Lori Courtney quoted in FX Week on Senior FX Departures

Senior FX departures highlight changing market structure

Author: Robert Mackenzie Smith

Source: FX Week | 02 May 2014

Issues ranging from low volatility, benchmark investigations to regulatory change have led to senior participants leaving the market either temporarily or permanently

The recent global departures at the very top of the foreign exchange industry represent a growing trend that is likely to continue this year, as low volatility, decreased client activity and increased compliance duties have irreversibly changed the roles of senior positions at banks, say market participants.

Since the turn of the year, FX Week has reported on 11 departures unconnected with the current FX benchmark investigations, nine of which have been global desk heads at different banks with decades of experience, including Deutsche Bank, Citi and Goldman Sachs (see list below).

One market participant connected with several major banks in London feels the evolution of responsibilities in the years since the financial crisis has made the top jobs at banks less and less desirable.

“Pre-2008, if we had seen this many senior people leave the market, then it would have been a disaster.
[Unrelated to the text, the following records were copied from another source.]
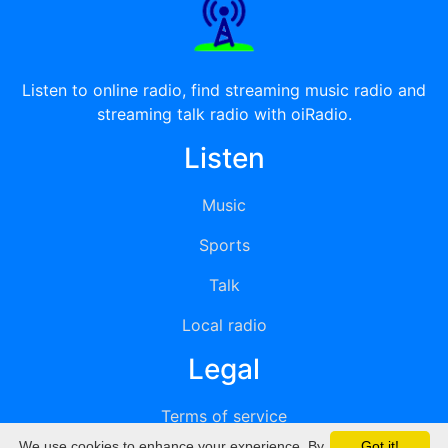
Listen to online radio, find streaming music radio and
streaming talk radio with oiRadio.
Listen
Music
Sports
Talk
Local radio
Legal
Terms of service
We use cookies to enhance your experience. By
Got it!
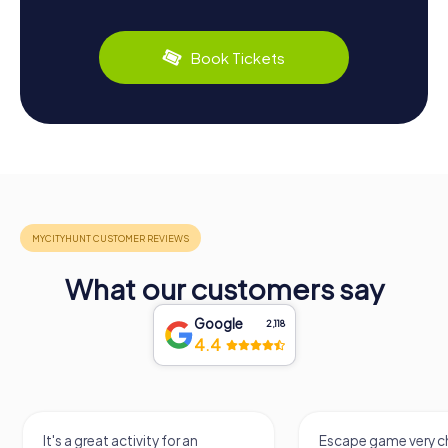
Book Tickets
What our customers say
Google
2,118
4.4
It's a great activity for an
Escape game very ch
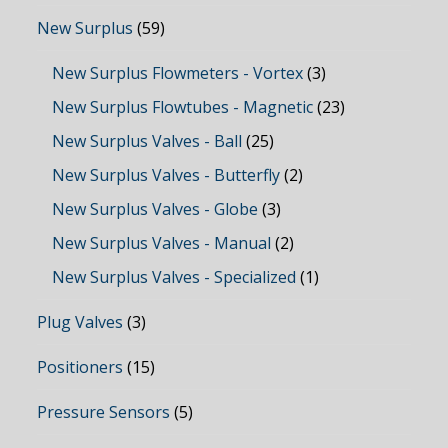
New Surplus
(59)
New Surplus Flowmeters - Vortex
(3)
New Surplus Flowtubes - Magnetic
(23)
New Surplus Valves - Ball
(25)
New Surplus Valves - Butterfly
(2)
New Surplus Valves - Globe
(3)
New Surplus Valves - Manual
(2)
New Surplus Valves - Specialized
(1)
Plug Valves
(3)
Positioners
(15)
Pressure Sensors
(5)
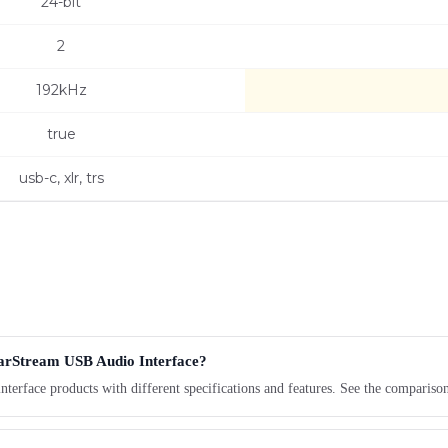
24-bit
2
192kHz
true
usb-c, xlr, trs
earStream USB Audio Interface?
erface products with different specifications and features. See the compariso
But with the way the markets are now, it has less of an impact. The role of a global head in FX has now completely changed from what it was a while ago. Whereas before, the head of a business might have been much closer to the coal face of what was going on, nowadays a minimum of two hours a day is just spent on supervisory requirements. This is not what people aspire to,” he says.

Following the financial crisis, there have been spells of increased volatility and market volume, but since the summer of last year volumes have dropped off significantly, with many traders likening normally high-volume periods to holiday trading days. In its recent first quarter report, Deutsche Bank noted that FX revenues “were significantly lower than the prior year quarter due to lower client activity reflecting lower volatility and [a] challenging trading environment.”
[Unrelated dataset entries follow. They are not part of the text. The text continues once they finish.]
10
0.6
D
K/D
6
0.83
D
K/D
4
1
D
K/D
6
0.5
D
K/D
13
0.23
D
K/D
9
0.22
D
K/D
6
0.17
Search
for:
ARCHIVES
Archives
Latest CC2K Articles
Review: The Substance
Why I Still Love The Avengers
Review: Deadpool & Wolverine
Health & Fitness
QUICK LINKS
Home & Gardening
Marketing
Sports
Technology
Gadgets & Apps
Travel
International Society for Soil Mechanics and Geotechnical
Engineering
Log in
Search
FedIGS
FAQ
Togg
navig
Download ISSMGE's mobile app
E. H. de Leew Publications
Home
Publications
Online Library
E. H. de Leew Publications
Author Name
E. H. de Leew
Lori Courtney, president at recruitment firm Artemis Consulting in New York, says that as a result of lower revenues in FX, banks are continuing to assess the value of their senior staff.

“Banks are looking at their businesses and wondering whether they need all these senior managers and how they can adapt. If this year continues to go the way it is, then how are they going to pay everybody? Even if volatility comes back, many of the changes in the market will be permanent,” she says.

Courtney adds that a mix of low volumes, low volatility, the benchmark investigation, regulatory changes and economic conditions have also led to a “perfect storm, which has removed the real-money-generating activity out of the market”. Her pessimism is shared by other participants, who believe there needs to be a changing of the guard at the top before the industry can begin to recover.

“FX is broken and no-one knows how to fix it – volatility is low, liquidity is nil, budgets will not be met and senior people are getting laid off. FX will be like equities but maybe salaries will be lower, and morale will not be repaired until all the old people are gone and replaced by totally new people. FX is in trouble,” says one.